U.S. retail sales unexpectedly drop in May

According to the United States Census Bureau, advance estimates of US retail and food services sales for May 2017, adjusted for seasonal variation and holiday and trading-day differences, but not for price changes, were $473.81 billion, a decrease of 0.3% from April but up 3.8% from May 2016.

Auto sales were down 0.2% following a 0.5% rise in April, while department store sales fell 1%, marking their biggest drop since July a year ago, and sales at gasoline stations slumped 2.4%. Economists expected sales to rise slightly in May.

So should we just relax about last month's weak retail figures?

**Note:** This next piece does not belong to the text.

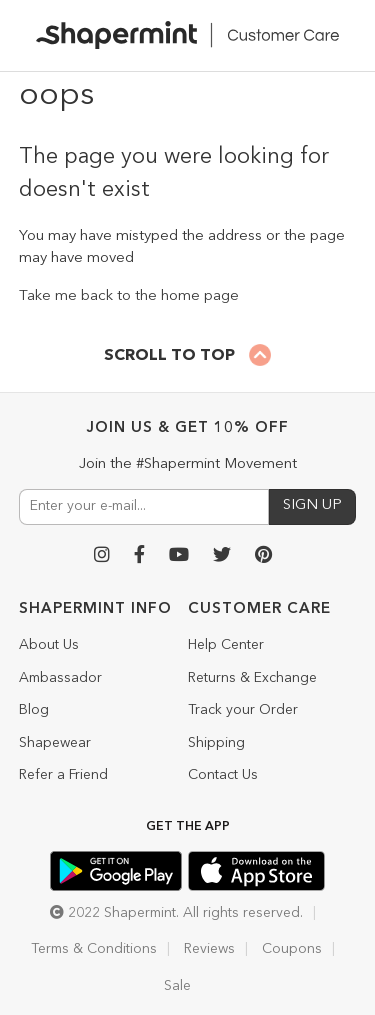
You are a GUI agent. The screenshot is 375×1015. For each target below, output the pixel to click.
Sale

Building material, garden equipment and supplies dealers sales were flat from April but up 10.8% from May 2016.

The drop in sales surprised economists, who had expected sales to inch up by 0.1 percent compared to the 0.3 percent increase originally reported for the previous month. Sales are up 3.9% in the first five months of 2017 compared to the same period in 2016. But not really. Inflation was actually negative last month, so in real terms the decline was only 0.1 percent.

With the shift in buying patterns away from malls and toward online retailers, the advance retail sales measure has become a less reliable leading indicator.

Most of the weakness in May stemmed from a 2.4% plunge in sales at gasoline retailers, marking the biggest decline in more than a year.

If autos and gas are set aside, retail sales were unchanged in May, the Commerce Department said Wednesday. They declined 1% in May, the worst performance in almost a year.

At gasoline stations, sales dropped 2.4 percent, greatly reflecting lower prices.